I’m assuming his talk is meant to bury Ayurvedic medicine, not to praise it, what with this being The Straight Dope and all.
My tip for a talk like this is to get the audience’s investment in the subject right up front. Find some way to engage their brains - has anyone there seen this in the stores? Have they seen Deepak Chopra? Did they wonder what it meant? Get some heads nodding or some quick comments from them before you begin.
Quite right, although my talk remains neutral on the subject. It actually discusses a recent JAMA paper concerning the finding of toxic levels of heavy metals in some Ayurvedic preparations. There’s only one sentence in the presentation which touches on the issue of the overall value of Ayurveda in the treatment of human pathology:
“A considerable amount of literature exists in Western publications both supporting and refuting its overall efficacy.”
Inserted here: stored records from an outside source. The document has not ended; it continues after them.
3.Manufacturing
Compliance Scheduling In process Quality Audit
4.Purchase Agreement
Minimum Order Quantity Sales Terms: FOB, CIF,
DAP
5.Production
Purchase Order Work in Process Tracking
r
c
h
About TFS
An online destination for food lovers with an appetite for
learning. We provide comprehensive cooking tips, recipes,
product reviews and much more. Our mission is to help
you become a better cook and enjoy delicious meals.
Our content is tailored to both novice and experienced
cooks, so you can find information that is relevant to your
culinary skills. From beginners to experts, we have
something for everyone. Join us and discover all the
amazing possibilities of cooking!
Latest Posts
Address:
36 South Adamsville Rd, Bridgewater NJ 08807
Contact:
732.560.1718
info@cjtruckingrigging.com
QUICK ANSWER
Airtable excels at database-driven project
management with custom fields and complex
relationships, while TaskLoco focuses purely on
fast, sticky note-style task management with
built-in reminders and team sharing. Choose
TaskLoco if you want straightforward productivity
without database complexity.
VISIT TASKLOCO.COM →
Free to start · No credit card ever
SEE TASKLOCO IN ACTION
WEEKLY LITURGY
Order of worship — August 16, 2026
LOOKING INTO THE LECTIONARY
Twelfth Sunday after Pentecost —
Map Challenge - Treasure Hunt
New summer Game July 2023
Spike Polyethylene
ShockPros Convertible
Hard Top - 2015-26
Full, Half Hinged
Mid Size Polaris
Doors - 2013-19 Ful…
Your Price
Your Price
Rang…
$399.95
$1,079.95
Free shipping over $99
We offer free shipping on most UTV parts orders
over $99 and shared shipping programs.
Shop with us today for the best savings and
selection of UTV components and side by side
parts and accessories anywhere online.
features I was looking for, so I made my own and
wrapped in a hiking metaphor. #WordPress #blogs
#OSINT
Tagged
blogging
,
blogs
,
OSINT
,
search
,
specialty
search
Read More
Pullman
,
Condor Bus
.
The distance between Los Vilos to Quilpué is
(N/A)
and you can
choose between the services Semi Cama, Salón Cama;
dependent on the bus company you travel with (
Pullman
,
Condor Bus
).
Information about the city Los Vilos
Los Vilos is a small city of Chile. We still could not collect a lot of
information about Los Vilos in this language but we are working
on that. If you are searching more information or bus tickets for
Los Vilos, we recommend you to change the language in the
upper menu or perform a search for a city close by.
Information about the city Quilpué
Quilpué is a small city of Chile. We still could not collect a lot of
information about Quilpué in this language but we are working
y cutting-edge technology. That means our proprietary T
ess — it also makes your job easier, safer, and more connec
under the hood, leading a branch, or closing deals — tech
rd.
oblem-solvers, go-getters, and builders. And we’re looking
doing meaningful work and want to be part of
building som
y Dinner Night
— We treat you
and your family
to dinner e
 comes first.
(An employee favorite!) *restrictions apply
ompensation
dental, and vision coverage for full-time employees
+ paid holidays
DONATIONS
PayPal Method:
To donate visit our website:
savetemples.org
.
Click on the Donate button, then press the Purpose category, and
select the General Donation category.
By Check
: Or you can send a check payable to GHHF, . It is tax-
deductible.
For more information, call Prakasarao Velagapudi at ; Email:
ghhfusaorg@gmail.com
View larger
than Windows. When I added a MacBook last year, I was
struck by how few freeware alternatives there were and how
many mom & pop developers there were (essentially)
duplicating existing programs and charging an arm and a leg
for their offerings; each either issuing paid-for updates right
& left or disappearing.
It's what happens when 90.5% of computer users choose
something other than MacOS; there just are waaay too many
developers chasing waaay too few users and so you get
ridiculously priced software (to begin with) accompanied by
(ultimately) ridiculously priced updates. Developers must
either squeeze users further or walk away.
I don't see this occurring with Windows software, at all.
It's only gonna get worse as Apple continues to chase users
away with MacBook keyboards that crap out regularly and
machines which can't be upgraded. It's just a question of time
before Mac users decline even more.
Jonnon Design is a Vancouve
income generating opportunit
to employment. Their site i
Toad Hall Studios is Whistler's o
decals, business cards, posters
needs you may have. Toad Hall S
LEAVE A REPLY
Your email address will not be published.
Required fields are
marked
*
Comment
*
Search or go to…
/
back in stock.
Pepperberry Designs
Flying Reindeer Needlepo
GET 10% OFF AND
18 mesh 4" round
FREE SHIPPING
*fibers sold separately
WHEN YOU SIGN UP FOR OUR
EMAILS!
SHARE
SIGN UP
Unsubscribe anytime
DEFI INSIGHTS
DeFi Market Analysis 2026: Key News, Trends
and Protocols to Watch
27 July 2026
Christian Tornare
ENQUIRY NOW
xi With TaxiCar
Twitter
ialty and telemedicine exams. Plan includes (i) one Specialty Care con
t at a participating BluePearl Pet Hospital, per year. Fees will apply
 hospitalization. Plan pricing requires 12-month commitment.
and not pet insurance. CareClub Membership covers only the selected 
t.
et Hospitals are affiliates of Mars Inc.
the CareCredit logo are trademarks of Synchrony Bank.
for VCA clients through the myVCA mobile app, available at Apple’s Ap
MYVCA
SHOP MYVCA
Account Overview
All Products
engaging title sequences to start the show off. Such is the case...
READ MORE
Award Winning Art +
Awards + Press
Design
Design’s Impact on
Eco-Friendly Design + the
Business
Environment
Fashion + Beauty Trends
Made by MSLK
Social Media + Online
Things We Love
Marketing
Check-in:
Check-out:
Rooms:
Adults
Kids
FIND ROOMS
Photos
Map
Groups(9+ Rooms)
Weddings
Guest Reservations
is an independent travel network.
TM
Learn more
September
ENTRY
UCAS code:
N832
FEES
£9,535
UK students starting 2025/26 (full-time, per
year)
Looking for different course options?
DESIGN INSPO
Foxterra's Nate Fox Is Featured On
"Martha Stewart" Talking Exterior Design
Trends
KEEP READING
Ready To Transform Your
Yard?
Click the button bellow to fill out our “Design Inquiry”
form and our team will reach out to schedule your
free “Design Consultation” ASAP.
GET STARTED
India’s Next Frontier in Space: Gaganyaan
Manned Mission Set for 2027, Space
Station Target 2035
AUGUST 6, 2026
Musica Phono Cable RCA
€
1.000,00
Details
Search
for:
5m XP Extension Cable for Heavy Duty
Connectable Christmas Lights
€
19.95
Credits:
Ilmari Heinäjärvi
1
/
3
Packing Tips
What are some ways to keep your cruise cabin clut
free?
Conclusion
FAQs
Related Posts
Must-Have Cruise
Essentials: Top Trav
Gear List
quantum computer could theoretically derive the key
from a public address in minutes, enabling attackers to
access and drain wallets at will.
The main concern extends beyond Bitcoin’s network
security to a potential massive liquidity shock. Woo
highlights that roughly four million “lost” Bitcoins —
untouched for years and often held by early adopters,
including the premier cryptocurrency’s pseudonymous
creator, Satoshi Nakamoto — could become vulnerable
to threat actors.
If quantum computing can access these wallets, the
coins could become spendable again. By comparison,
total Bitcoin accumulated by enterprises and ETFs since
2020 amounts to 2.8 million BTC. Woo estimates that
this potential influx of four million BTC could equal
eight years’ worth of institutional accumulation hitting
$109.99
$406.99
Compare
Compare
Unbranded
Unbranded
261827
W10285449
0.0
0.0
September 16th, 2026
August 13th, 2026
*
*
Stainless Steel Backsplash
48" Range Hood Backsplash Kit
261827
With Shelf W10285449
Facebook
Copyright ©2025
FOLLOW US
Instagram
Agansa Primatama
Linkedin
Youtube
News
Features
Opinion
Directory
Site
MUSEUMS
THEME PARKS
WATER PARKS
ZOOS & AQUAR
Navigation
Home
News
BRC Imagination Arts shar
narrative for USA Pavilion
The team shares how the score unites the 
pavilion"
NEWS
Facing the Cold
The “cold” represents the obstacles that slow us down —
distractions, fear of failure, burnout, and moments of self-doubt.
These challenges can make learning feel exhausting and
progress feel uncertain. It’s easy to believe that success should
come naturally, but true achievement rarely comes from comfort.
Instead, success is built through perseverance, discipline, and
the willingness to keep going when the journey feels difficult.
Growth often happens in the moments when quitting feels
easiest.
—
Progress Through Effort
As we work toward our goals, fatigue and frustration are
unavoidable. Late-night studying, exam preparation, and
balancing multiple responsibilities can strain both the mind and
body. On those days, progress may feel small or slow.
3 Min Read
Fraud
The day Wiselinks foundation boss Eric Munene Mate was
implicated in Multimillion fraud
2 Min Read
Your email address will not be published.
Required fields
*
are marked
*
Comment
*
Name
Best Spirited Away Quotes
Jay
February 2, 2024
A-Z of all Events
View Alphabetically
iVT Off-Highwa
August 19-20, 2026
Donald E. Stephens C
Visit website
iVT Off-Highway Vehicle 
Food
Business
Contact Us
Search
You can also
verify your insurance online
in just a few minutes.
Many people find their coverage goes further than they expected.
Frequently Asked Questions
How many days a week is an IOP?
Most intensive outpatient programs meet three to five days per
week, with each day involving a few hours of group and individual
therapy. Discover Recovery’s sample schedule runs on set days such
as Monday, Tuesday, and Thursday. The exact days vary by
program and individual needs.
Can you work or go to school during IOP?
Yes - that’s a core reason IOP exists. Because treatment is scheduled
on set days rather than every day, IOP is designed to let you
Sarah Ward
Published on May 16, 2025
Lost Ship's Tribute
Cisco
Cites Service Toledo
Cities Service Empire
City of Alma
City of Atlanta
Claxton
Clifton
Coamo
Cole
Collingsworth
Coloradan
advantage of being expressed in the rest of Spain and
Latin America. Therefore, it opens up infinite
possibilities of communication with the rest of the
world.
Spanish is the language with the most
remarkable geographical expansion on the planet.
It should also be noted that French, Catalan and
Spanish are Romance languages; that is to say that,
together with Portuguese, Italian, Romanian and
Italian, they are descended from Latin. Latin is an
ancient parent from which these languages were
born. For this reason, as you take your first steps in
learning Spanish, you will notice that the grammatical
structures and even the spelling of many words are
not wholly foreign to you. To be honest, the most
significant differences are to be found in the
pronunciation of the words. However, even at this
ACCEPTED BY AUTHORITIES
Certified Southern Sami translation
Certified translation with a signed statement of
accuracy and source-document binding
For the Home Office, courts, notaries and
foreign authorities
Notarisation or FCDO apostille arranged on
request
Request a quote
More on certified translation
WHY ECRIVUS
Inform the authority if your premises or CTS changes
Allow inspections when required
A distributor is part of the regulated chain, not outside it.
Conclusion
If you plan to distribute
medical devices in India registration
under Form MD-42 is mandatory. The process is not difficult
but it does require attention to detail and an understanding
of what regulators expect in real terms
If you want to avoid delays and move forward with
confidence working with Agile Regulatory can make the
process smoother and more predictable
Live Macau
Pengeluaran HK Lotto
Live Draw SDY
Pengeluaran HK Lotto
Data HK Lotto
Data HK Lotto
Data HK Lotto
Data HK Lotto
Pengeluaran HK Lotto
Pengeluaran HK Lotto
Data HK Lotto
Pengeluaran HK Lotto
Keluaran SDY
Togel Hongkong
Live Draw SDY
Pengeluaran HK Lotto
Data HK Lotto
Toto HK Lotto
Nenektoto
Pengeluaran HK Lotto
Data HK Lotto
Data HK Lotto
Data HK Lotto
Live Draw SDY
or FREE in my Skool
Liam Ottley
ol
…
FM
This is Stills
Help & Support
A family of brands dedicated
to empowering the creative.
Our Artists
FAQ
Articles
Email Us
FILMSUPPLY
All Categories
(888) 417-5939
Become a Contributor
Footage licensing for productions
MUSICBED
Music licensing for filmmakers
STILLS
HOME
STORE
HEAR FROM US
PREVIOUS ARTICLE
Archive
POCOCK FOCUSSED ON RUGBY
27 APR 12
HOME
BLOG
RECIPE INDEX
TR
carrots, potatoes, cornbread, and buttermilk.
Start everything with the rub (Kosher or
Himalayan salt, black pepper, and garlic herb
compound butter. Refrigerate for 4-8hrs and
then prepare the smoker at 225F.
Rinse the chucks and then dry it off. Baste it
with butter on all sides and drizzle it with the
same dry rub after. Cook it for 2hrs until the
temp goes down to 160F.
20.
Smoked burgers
So far, the dry runs are improving. I double-spaced, and that seemed to help somewhat. There’s no time now for note cards, but I staggered the right edges of the pages as Napier suggested and highlighted ‘stop and look at the audience’ points as don’t ask advised and that seems to help too. But the only thing that really seems to be improving the smoothness and making the delivery natural-sounding is constant repetition. Moral of the story: TANSTAAFL. You just gotta familiarize yourself with the material to pull it off smoothly.
Another trick, if you have a lot of cards, is to hold them all in a stack and draw a diagonal line on the edge with a marker. It gives the same benefit, but is a lot quicker than numbering them all. Probably not necessary for such a short talk, though.
I’m sure that it is a bit late for advice, but I have considerably more experience delivering oral presentations than most. For one thing, it’s only a six minute presentation and since you have practiced it several time you likely could have had it basically memorized by now. A six minute presentation would would take all of an hour for me to memorize and ad-lib whenever I needed as long as I knew the material. If you haven’t done that by now I don’t even understand what you are thinking.
I don’t know how much time you have left before you give your talk, but forget the cards and memorize. If you know the material, ad-libbing your errors is instinctual.
This lesson was a strange advantage of starting grad school at some podunck university with no money to bring in presentors. I was required to present my material three times a semester, and I got very good at it.
Inasmuch as this is post-Monday night, the big talk is over. However, for folks interested in the general topic - if any exist - I’d also offer this: at times, when I’m not as familiar with the material I’m teaching or talking about, I prepare notes on paper, marking with stars a few of the most salient points, and I leave the paper on the lectern or on a table. I can then move away from that one spot, and when I feel myself running out of steam on one point, or needing to check where I want to go next, I just wander back and take a peek at the page. If I’ve prepared my notes well enough - i.o.w. - if I’ve reduced my ideas to a few basic points - I can refer to them without being tied to them. Again, this is speaking without a script but with a guide, as many posters here have suggested in one version or another.